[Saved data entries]
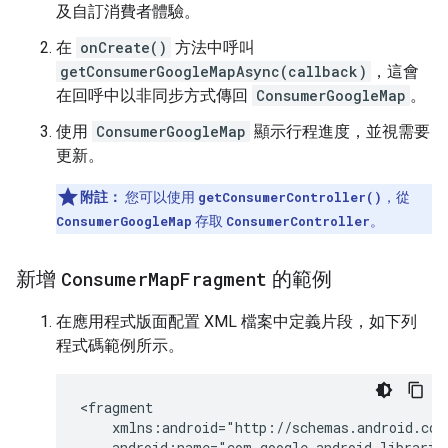
及自訂消費者體驗。
在
onCreate()
方法中呼叫
getConsumerGoogleMapAsync(callback)
，這會
在回呼中以非同步方式傳回
ConsumerGoogleMap
。
使用
ConsumerGoogleMap
顯示行程進度，並視需要
更新。
附註：
您可以使用
getConsumerController()
，從
ConsumerGoogleMap
存取
ConsumerController
。
新增
Consumer
Map
Fragment
的範例
在應用程式版面配置 XML 檔案中定義片段，如下列
程式碼範例所示。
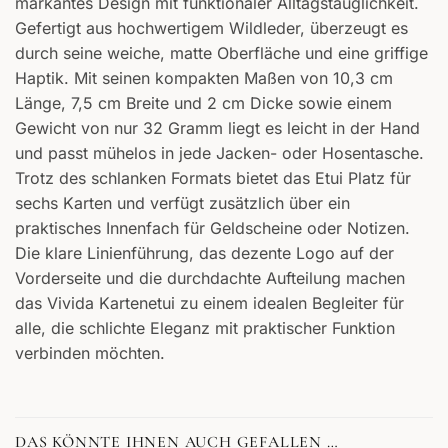
markantes Design mit funktionaler Alltagstauglichkeit.
Gefertigt aus hochwertigem Wildleder, überzeugt es
durch seine weiche, matte Oberfläche und eine griffige
Haptik. Mit seinen kompakten Maßen von 10,3 cm
Länge, 7,5 cm Breite und 2 cm Dicke sowie einem
Gewicht von nur 32 Gramm liegt es leicht in der Hand
und passt mühelos in jede Jacken- oder Hosentasche.
Trotz des schlanken Formats bietet das Etui Platz für
sechs Karten und verfügt zusätzlich über ein
praktisches Innenfach für Geldscheine oder Notizen.
Die klare Linienführung, das dezente Logo auf der
Vorderseite und die durchdachte Aufteilung machen
das Vivida Kartenetui zu einem idealen Begleiter für
alle, die schlichte Eleganz mit praktischer Funktion
verbinden möchten.
DAS KÖNNTE IHNEN AUCH GEFALLEN …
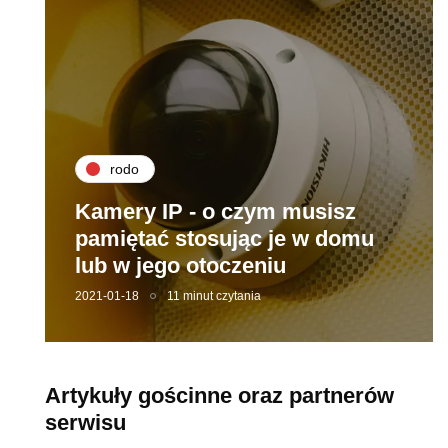
rodo
Kamery IP - o czym musisz
pamiętać stosując je w domu
lub w jego otoczeniu
2021-01-18
11 minut czytania
Artykuły gościnne oraz partnerów
serwisu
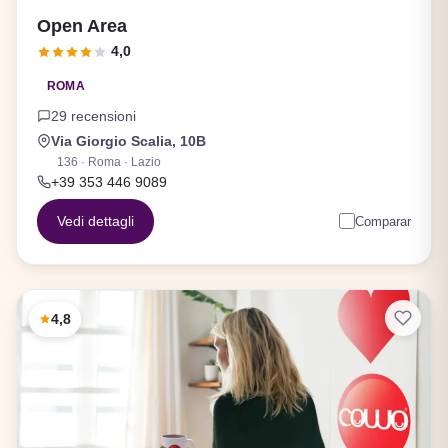
Open Area
4,0
ROMA
29 recensioni
Via Giorgio Scalia, 10B
136 · Roma · Lazio
+39 353 446 9089
Vedi dettagli
Comparar
4,8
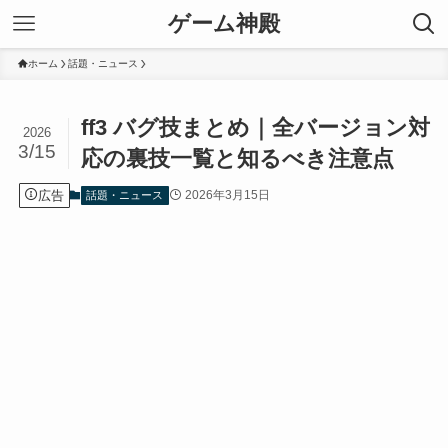
ゲーム神殿
ホーム
話題・ニュース
ff3 バグ技まとめ｜全バージョン対
2026
3/15
応の裏技一覧と知るべき注意点
広告
2026年3月15日
話題・ニュース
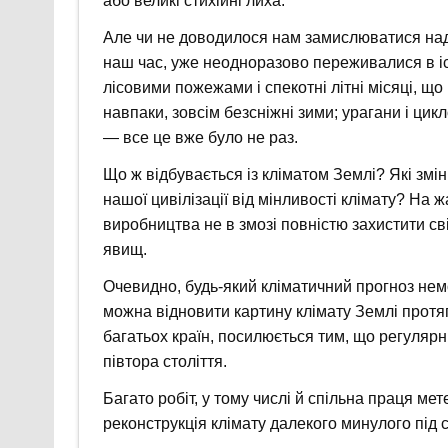
або великі стихійні лиха.
Але чи не доводилося нам замислюватися над т
наш час, уже неодноразово переживалися в іст
лісовими пожежами і спекотні літні місяці, що
навпаки, зовсім безсніжні зими; урагани і цик
— все це вже було не раз.
Що ж відбувається із кліматом Землі? Які змі
нашої цивілізації від мінливості клімату? На ж
виробництва не в змозі повністю захистити св
явищ.
Очевидно, будь-який кліматичний прогноз нем
можна відновити картину клімату Землі протя
багатьох країн, посилюється тим, що регуляр
півтора століття.
Багато робіт, у тому числі й спільна праця мет
реконструкція клімату далекого минулого під с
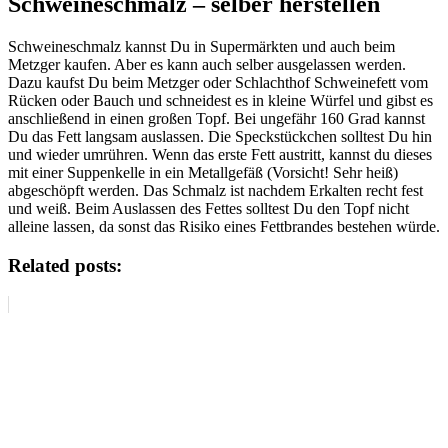
Schweineschmalz – selber herstellen
Schweineschmalz kannst Du in Supermärkten und auch beim
Metzger kaufen. Aber es kann auch selber ausgelassen werden.
Dazu kaufst Du beim Metzger oder Schlachthof Schweinefett vom
Rücken oder Bauch und schneidest es in kleine Würfel und gibst es
anschließend in einen großen Topf. Bei ungefähr 160 Grad kannst
Du das Fett langsam auslassen. Die Speckstückchen solltest Du hin
und wieder umrühren. Wenn das erste Fett austritt, kannst du dieses
mit einer Suppenkelle in ein Metallgefäß (Vorsicht! Sehr heiß)
abgeschöpft werden. Das Schmalz ist nachdem Erkalten recht fest
und weiß. Beim Auslassen des Fettes solltest Du den Topf nicht
alleine lassen, da sonst das Risiko eines Fettbrandes bestehen würde.
Related posts:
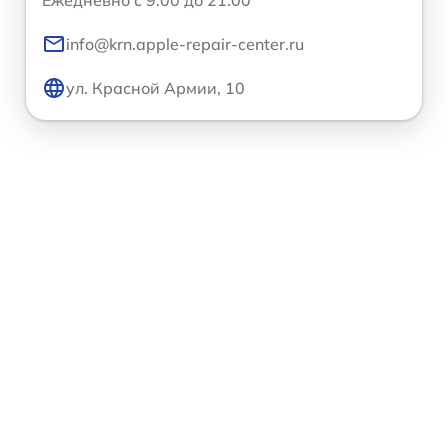
Ежедневно с 9:00 до 21:00
info@krn.apple-repair-center.ru
ул. Красной Армии, 10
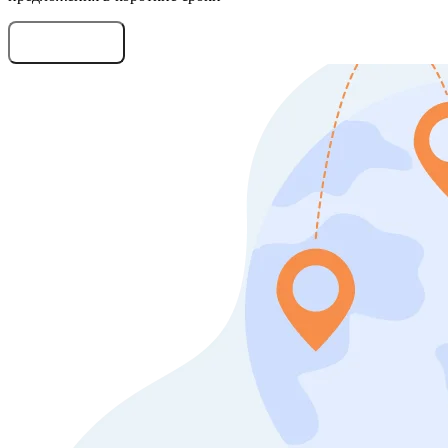
Оставить заявку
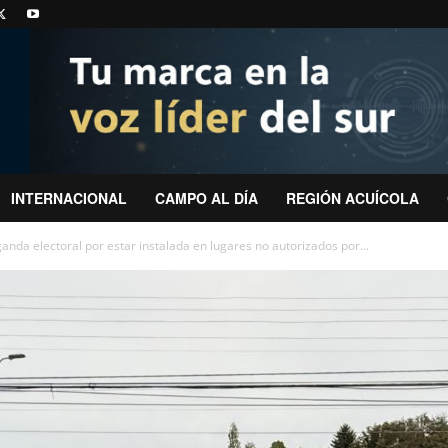
INTERNACIONAL
CAMPO AL DÍA
REGIÓN ACUÍCOLA
aganda electoral por estar instalada en lugares no autorizados por...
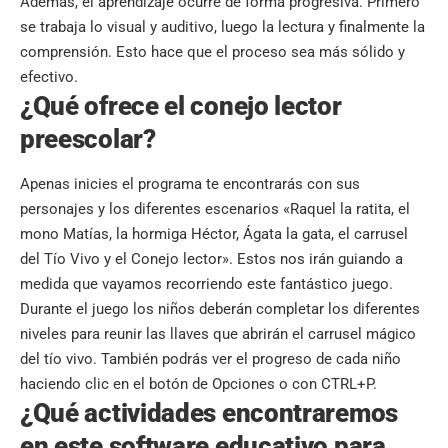
Además, el aprendizaje ocurre de forma progresiva. Primero
se trabaja lo visual y auditivo, luego la lectura y finalmente la
comprensión. Esto hace que el proceso sea más sólido y
efectivo.
¿Qué ofrece el conejo lector
preescolar?
Apenas inicies el programa te encontrarás con sus
personajes y los diferentes escenarios «Raquel la ratita, el
mono Matías, la hormiga Héctor, Ágata la gata, el carrusel
del Tío Vivo y el Conejo lector». Estos nos irán guiando a
medida que vayamos recorriendo este fantástico juego.
Durante el juego los niños deberán completar los diferentes
niveles para reunir las llaves que abrirán el carrusel mágico
del tío vivo. También podrás ver el progreso de cada niño
haciendo clic en el botón de Opciones o con CTRL+P.
¿Qué actividades encontraremos
en este software educativo para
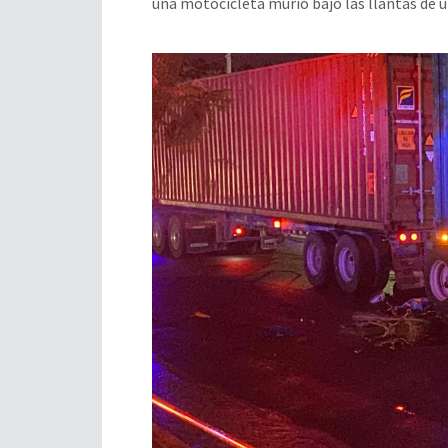
una motocicleta murió bajo las llantas de u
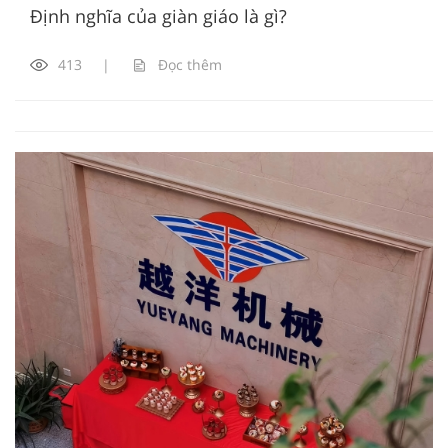
Định nghĩa của giàn giáo là gì?
413
|
Đọc thêm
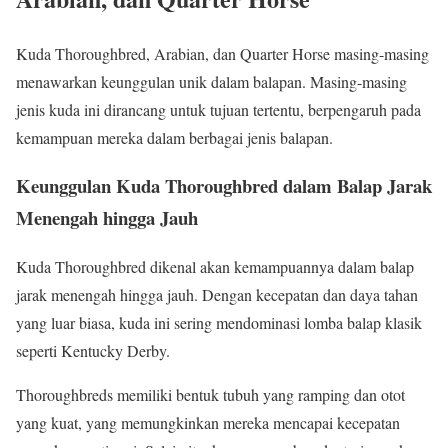
Kuda Thoroughbred, Arabian, dan Quarter Horse masing-masing
menawarkan keunggulan unik dalam balapan. Masing-masing
jenis kuda ini dirancang untuk tujuan tertentu, berpengaruh pada
kemampuan mereka dalam berbagai jenis balapan.
Keunggulan Kuda Thoroughbred dalam Balap Jarak
Menengah hingga Jauh
Kuda Thoroughbred dikenal akan kemampuannya dalam balap
jarak menengah hingga jauh. Dengan kecepatan dan daya tahan
yang luar biasa, kuda ini sering mendominasi lomba balap klasik
seperti Kentucky Derby.
Thoroughbreds memiliki bentuk tubuh yang ramping dan otot
yang kuat, yang memungkinkan mereka mencapai kecepatan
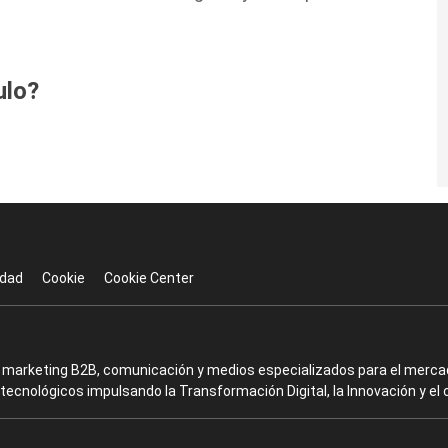
ulo?
idad
Cookie
Cookie Center
en marketing B2B, comunicación y medios especializados para el mercad
ecnológicos impulsando la Transformación Digital, la Innovación y el 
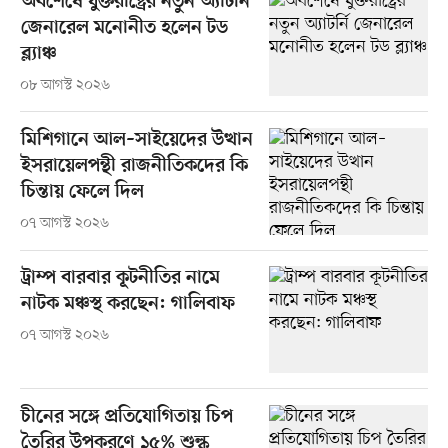
অবশেষে যুক্তরাষ্ট্রের নতুন অ্যাটর্নি
জেনারেল মনোনীত হলেন টড
ব্ল্যাঞ্চ
০৮ আগস্ট ২০২৬
মিশিগানে আল–সাইয়েদের উত্থান
ইসরায়েলপন্থী রাজনীতিকদের কি
চিন্তায় ফেলে দিল
০৭ আগস্ট ২০২৬
ট্রাম্প বারবার কূটনীতির নামে
নাটক মঞ্চস্থ করছেন: গালিবাফ
০৭ আগস্ট ২০২৬
চীনের সঙ্গে প্রতিযোগিতায় চিপ
তৈরির উপকরণে ১৫% শুল্ক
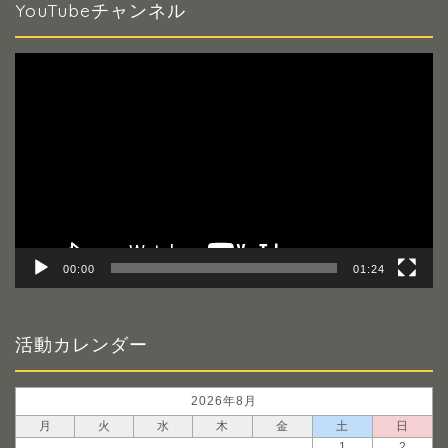
YouTubeチャンネル
動
画
プ
レ
ー
ヤ
ー
00:00
01:24
活動カレンダー
2026年8月
月
火
水
木
金
土
日
1
2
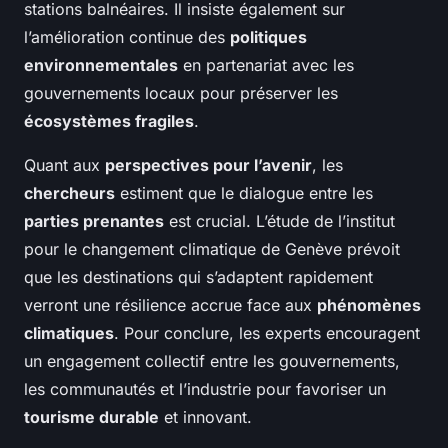
stations balnéaires. Il insiste également sur
l’amélioration continue des
politiques
environnementales
en partenariat avec les
gouvernements locaux pour préserver les
écosystèmes fragiles
.
Quant aux
perspectives pour l’avenir
, les
chercheurs
estiment que le dialogue entre les
parties prenantes
est crucial. L’étude de l’institut
pour le changement climatique de Genève prévoit
que les destinations qui s’adaptent rapidement
verront une résilience accrue face aux
phénomènes
climatiques
. Pour conclure, les experts encouragent
un engagement collectif entre les gouvernements,
les communautés et l’industrie pour favoriser un
tourisme durable
et innovant.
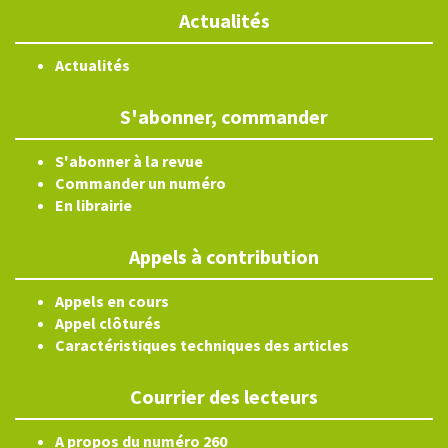
Actualités
Actualités
S'abonner, commander
S'abonner à la revue
Commander un numéro
En librairie
Appels à contribution
Appels en cours
Appel clôturés
Caractéristiques techniques des articles
Courrier des lecteurs
A propos du numéro 260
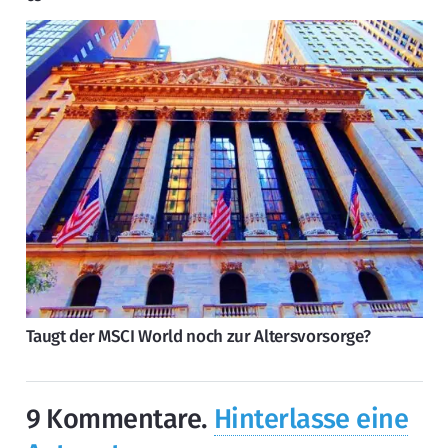
Taugt der MSCI World noch zur Altersvorsorge?
9
Kommentare
.
Hinterlasse eine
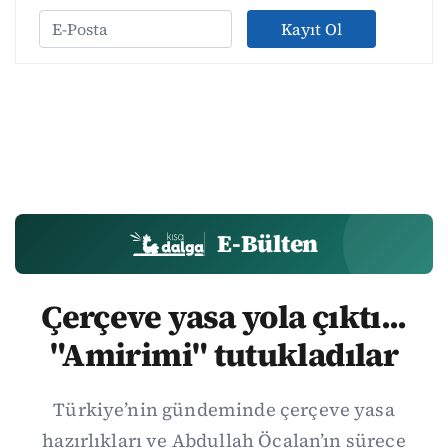
Kayıt Ol
E-Bülten
Çerçeve yasa yola çıktı...
"Amirimi" tutukladılar
Türkiye’nin gündeminde çerçeve yasa
hazırlıkları ve Abdullah Öcalan’ın sürece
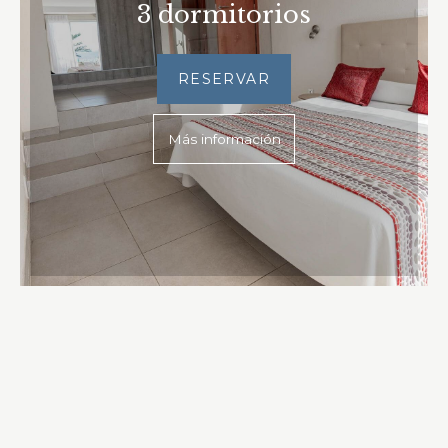
3 dormitorios
RESERVAR
Más información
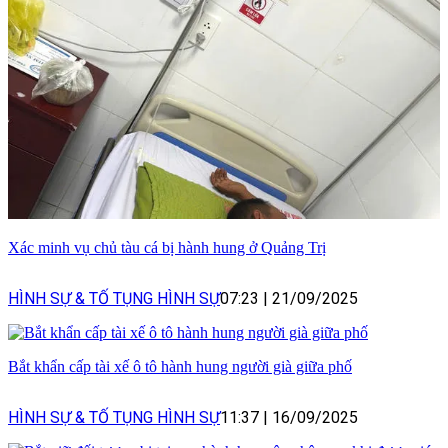
Xác minh vụ chủ tàu cá bị hành hung ở Quảng Trị
HÌNH SỰ & TỐ TỤNG HÌNH SỰ
07:23
|
21/09/2025
Bắt khẩn cấp tài xế ô tô hành hung người già giữa phố
HÌNH SỰ & TỐ TỤNG HÌNH SỰ
11:37
|
16/09/2025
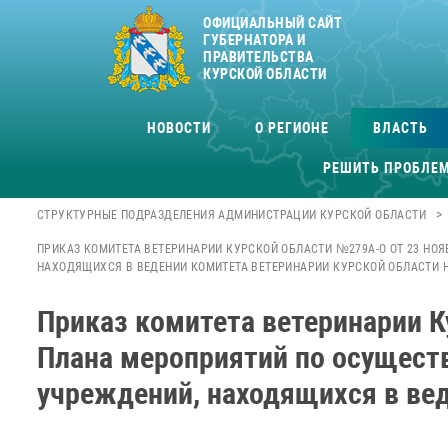
ОФИЦИАЛЬНЫЙ САЙТ
ГУБЕРНАТОРА И
ПРАВИТЕЛЬСТВА
КУРСКОЙ ОБЛАСТИ
НОВОСТИ
О РЕГИОНЕ
ВЛАСТЬ
РЕШИТЬ ПРОБЛЕ
>
СТРУКТУРНЫЕ ПОДРАЗДЕЛЕНИЯ АДМИНИСТРАЦИИ КУРСКОЙ ОБЛАСТИ
ПРИКАЗ КОМИТЕТА ВЕТЕРИНАРИИ КУРСКОЙ ОБЛАСТИ №279А-О ОТ 23 НО
НАХОДЯЩИХСЯ В ВЕДЕНИИ КОМИТЕТА ВЕТЕРИНАРИИ КУРСКОЙ ОБЛАСТИ НА
Приказ комитета ветеринарии К
Плана мероприятий по осущест
учреждений, находящихся в вед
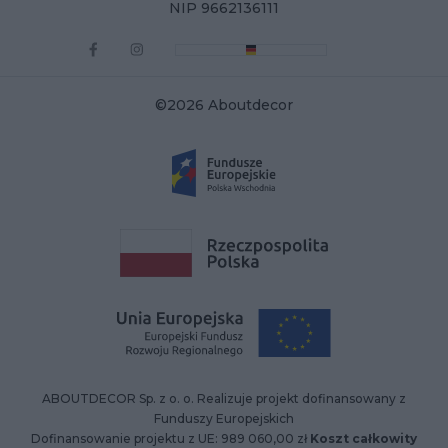
NIP 9662136111
©2026 Aboutdecor
ABOUTDECOR Sp. z o. o. Realizuje projekt dofinansowany z
Funduszy Europejskich
Dofinansowanie projektu z UE: 989 060,00 zł
Koszt całkowity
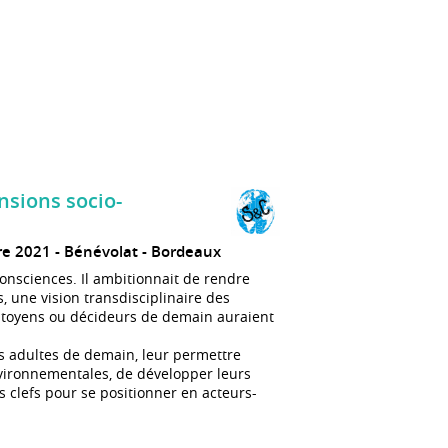
nsions socio-
re 2021
Bénévolat
Bordeaux
Consciences. Il ambitionnait de rendre
s, une vision transdisciplinaire des
citoyens ou décideurs de demain auraient
es adultes de demain, leur permettre
vironnementales, de développer leurs
es clefs pour se positionner en acteurs-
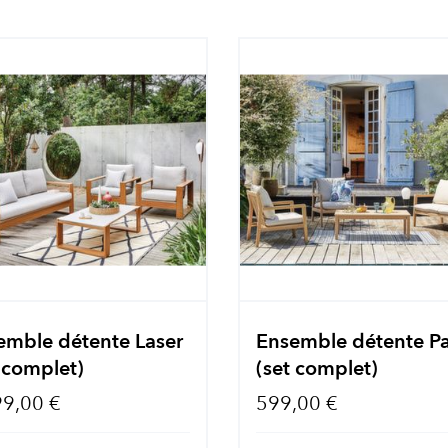
emble détente Laser
Ensemble détente P
 complet)
(set complet)
99,00 €
599,00 €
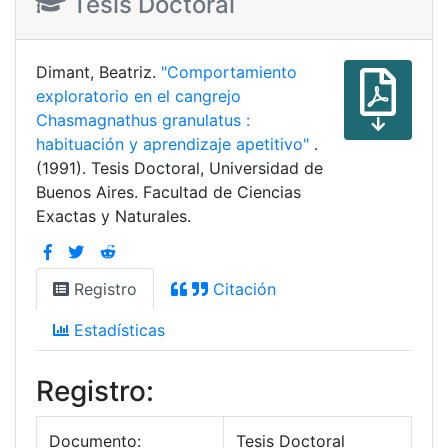
Tesis Doctoral
Dimant, Beatriz.
"Comportamiento
exploratorio en el cangrejo
Chasmagnathus granulatus :
habituación y aprendizaje apetitivo"
.
(1991). Tesis Doctoral, Universidad de
Buenos Aires. Facultad de Ciencias
Exactas y Naturales.
Registro
Citación
Estadísticas
Registro:
Documento:
Tesis Doctoral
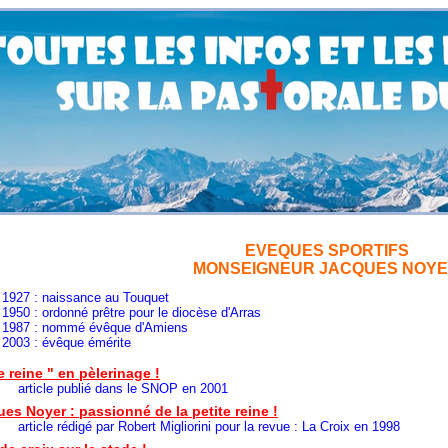
EVEQUES SPORTIFS
MONSEIGNEUR JACQUES NOY
naissance au Touquet
donné prêtre pour le diocèse d'Arras
nommé évêque d'Amiens
évêque émérite
e reine " en pèlerinage !
 publié dans le SNOP en 2001
es Noyer : passionné de la petite reine !
édigé par Robert Migliorini pour la revue : La Croix en 1998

== WORK REQUEST ==
Output exactly the lines above, from the line with "Haptik. Mit seinen" to the line with "Schweineschmalz kannst Du", both included; skip the pictures.

== RESPONSE BOX ==
Haptik. Mit seinen kompakten Maßen von 10,3 cm
Länge, 7,5 cm Breite und 2 cm Dicke sowie einem
Gewicht von nur 32 Gramm liegt es leicht in der Hand
und passt mühelos in jede Jacken- oder Hosentasche.
Trotz des schlanken Formats bietet das Etui Platz für
sechs Karten und verfügt zusätzlich über ein
praktisches Innenfach für Geldscheine oder Notizen.
Die klare Linienführung, das dezente Logo auf der
Vorderseite und die durchdachte Aufteilung machen
das Vivida Kartenetui zu einem idealen Begleiter für
alle, die schlichte Eleganz mit praktischer Funktion
verbinden möchten.
DAS KÖNNTE IHNEN AUCH GEFALLEN …
rodo
Kamery IP - o czym musisz
pamiętać stosując je w domu
lub w jego otoczeniu
2021-01-18
11 minut czytania
Artykuły gościnne oraz partnerów
serwisu
Open Area
4,0
ROMA
29 recensioni
Via Giorgio Scalia, 10B
136 · Roma · Lazio
+39 353 446 9089
Vedi dettagli
Comparar
4,8
ゲーム神殿
ホーム
話題・ニュース
ff3 バグ技まとめ｜全バージョン対
2026
3/15
応の裏技一覧と知るべき注意点
広告
2026年3月15日
話題・ニュース
або великі стихійні лиха.
Але чи не доводилося нам замислюватися над т
наш час, уже неодноразово переживалися в іст
лісовими пожежами і спекотні літні місяці, що
навпаки, зовсім безсніжні зими; урагани і цик
— все це вже було не раз.
Що ж відбувається із кліматом Землі? Які змі
нашої цивілізації від мінливості клімату? На ж
виробництва не в змозі повністю захистити св
явищ.
Очевидно, будь-який кліматичний прогноз нем
можна відновити картину клімату Землі протя
багатьох країн, посилюється тим, що регуляр
півтора століття.
Багато робіт, у тому числі й спільна праця мет
реконструкція клімату далекого минулого під с
Schweineschmalz – selber herstellen
Schweineschmalz kannst Du in Supermärkten und auch beim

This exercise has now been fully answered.